Cet atelier, c'était une sorte de blague entre eux, un défi, une façon de perdre du temps entre amis.
Ils n'avaient que faire de l'hypothétique représentation finale, d'ailleurs il me semble qu'il n'y en a jamais eu.
En bons étudiants en cinématographie, tout ce qui n'était pas inscrit sur une pellicule n'avait pas d'existence.
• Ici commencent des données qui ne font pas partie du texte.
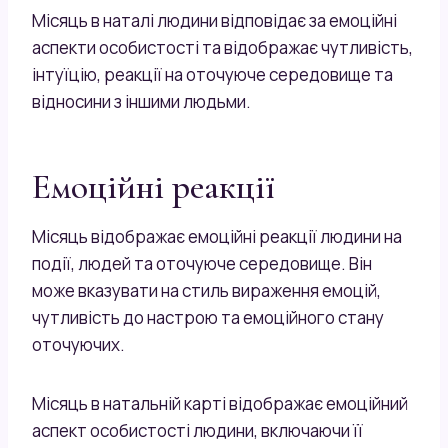
Місяць в наталі людини відповідає за емоційні
аспекти особистості та відображає чутливість,
інтуїцію, реакції на оточуюче середовище та
відносини з іншими людьми.
Емоційні реакції
Місяць відображає емоційні реакції людини на
події, людей та оточуюче середовище. Він
може вказувати на стиль вираження емоцій,
чутливість до настрою та емоційного стану
оточуючих.
Місяць в натальній карті відображає емоційний
аспект особистості людини, включаючи її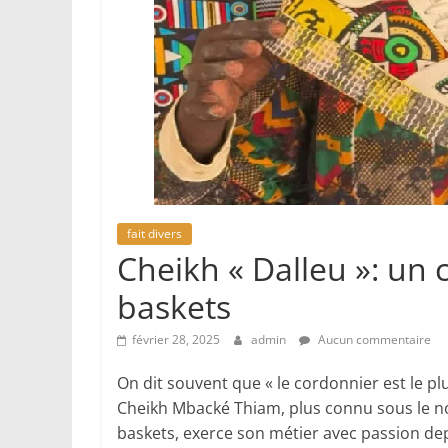
fait divers
Cheikh « Dalleu »: un
baskets
février 28, 2025
admin
Aucun commentaire
On dit souvent que « le cordonnier est le pl
Cheikh Mbacké Thiam, plus connu sous le no
baskets, exerce son métier avec passion depu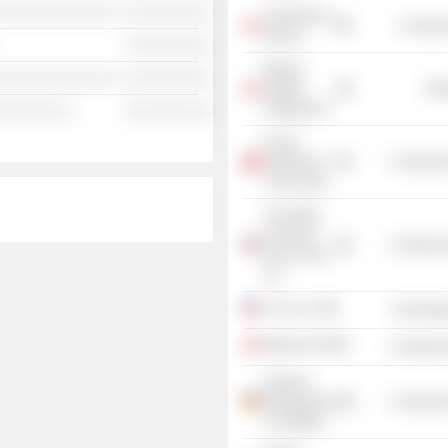
░░░░░░░░░░░░░░
░░░░░░░░░░
University of
Consume
Aarhus
░░░░░░░░░░
Bang &
░░░░░░░░░░░░░░
░░░░░░░░░░
Olufsen
Mis
Holding A/S
░░░░░░░░░
░░░░░░░░░░
Forum
Mondial de
Commercia
L'Economie
The World
Economic
Commercia
Forum USA,
Inc.
C3.ai, Inc.
Technolog
Mannaz A/S
Commercia
Siemens
Management
Commercia
Consulting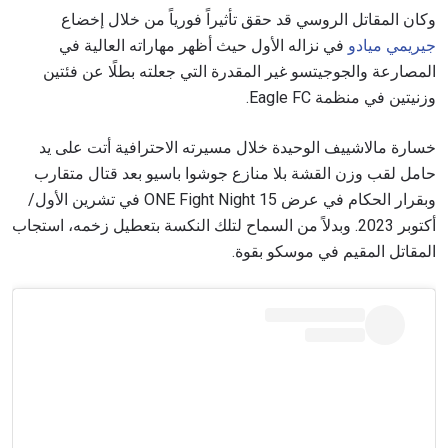
وكان المقاتل الروسي قد حقق تأثيراً فورياً من خلال إخضاع
جيريمي ميادو
في نزاله الأول حيث أظهر مهاراته العالية في
المصارعة والجوجيتسو غير المقدرة التي جعلته بطلًا عن فئتين
وزنيتين في منظمة Eagle FC.
خسارة مالاشييف الوحيدة خلال مسيرته الاحترافية أتت على يد
حامل لقب وزن القشة بلا منازع جوشوا باسيو بعد قتال متقارب
وبقرار الحكام في عرض ONE Fight Night 15 في تشرين الأول/
أكتوبر 2023. وبدلاً من السماح لتلك النكسة بتعطيل زخمه، استجاب
المقاتل المقيم في موسكو بقوة.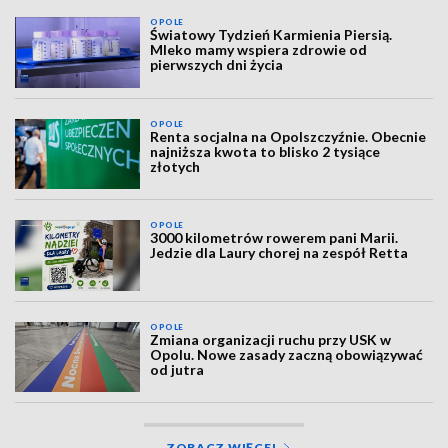
OPOLE
Światowy Tydzień Karmienia Piersią.
Mleko mamy wspiera zdrowie od
pierwszych dni życia
OPOLE
Renta socjalna na Opolszczyźnie. Obecnie
najniższa kwota to blisko 2 tysiące
złotych
OPOLE
3000 kilometrów rowerem pani Marii.
Jedzie dla Laury chorej na zespół Retta
OPOLE
Zmiana organizacji ruchu przy USK w
Opolu. Nowe zasady zaczną obowiązywać
od jutra
ZOBACZ WIĘCEJ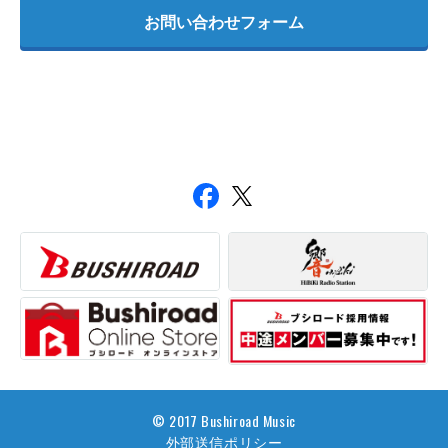
お問い合わせフォーム
© 2017 Bushiroad Music
外部送信ポリシー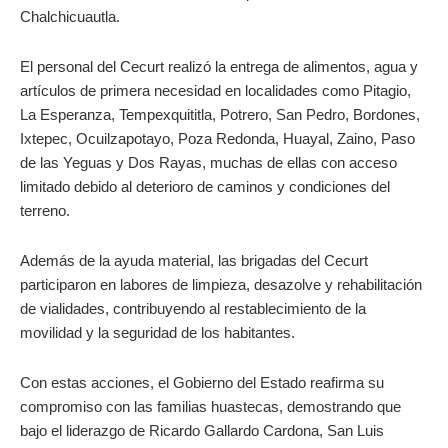
Chalchicuautla.
El personal del Cecurt realizó la entrega de alimentos, agua y
artículos de primera necesidad en localidades como Pitagio,
La Esperanza, Tempexquititla, Potrero, San Pedro, Bordones,
Ixtepec, Ocuilzapotayo, Poza Redonda, Huayal, Zaino, Paso
de las Yeguas y Dos Rayas, muchas de ellas con acceso
limitado debido al deterioro de caminos y condiciones del
terreno.
Además de la ayuda material, las brigadas del Cecurt
participaron en labores de limpieza, desazolve y rehabilitación
de vialidades, contribuyendo al restablecimiento de la
movilidad y la seguridad de los habitantes.
Con estas acciones, el Gobierno del Estado reafirma su
compromiso con las familias huastecas, demostrando que
bajo el liderazgo de Ricardo Gallardo Cardona, San Luis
Alors…
La pièce qu'ils voulaient mettre en scène était une petite pièce miteuse et sans profondeur, facile et tortueuse, écrite par un auteur contemporain sans envergure et sans succès, qui ne s'était sans doute jamais risqué à écrire autre chose.
Le dramaturge la voulait sans doute dérangeante et inspirée, absurde et détentrice de vérités publiées, ce n'était qu'une petite boursouflure de vanité, aux dialogues creux, aux situations invraisemblables et aux coups de théâtre autant inopportuns qu'incompréhensibles.
J'imagine que c'était ce qui leur plaisait.
En tous cas, Veronika adorait, tout en reconnaissant la médiocrité du texte.
J'avais échu d'un tout petit rôle, je devais apparaître dans deux scènes où je n'avais que deux ou trois répliques minimalistes. Après tout, je n'étais là que pour combler un vide, un personnage manquant.
Et pourtant mes mains tremblaient tellement…
Je voulais à ce point m'intégrer parmi ces gens hostiles, c'était bien la première fois que j'étais prête à faire des efforts pour me faire accepter… Pourquoi cela me tenait tellement à coeur ? Pour faire plaisir à Veronika ? Pour me prouver que j'en étais capable ? Ou bien…
Enfin, le « metteur en scène » ouvre la porte d'entrée à toute volée, tous se lèvent et le congratulent. Le retour du fils prodigue.
Il ne daignera même pas s'excuser.
Mon Dieu qu'il était beau ! S'il n'y avait pas eu Veronika, peut-être que…
Mais Veronika le surpassait. Elle les surpassait tous.
La lecture commença enfin.
Les acteurs débitaient leur texte d'une voix pâteuse, sans conviction.
J'avais l'impression que la plupart d'entre eux découvraient leur texte (en ce qui me concerne, je savais déjà mes quelques phrases par cœur, bien que nous n'en fûmes qu'à la lecture).
Le « metteur en scène » les interrompait sans cesse, parfois au beau milieu d'une phrase, pour leur imposer sa vision des choses.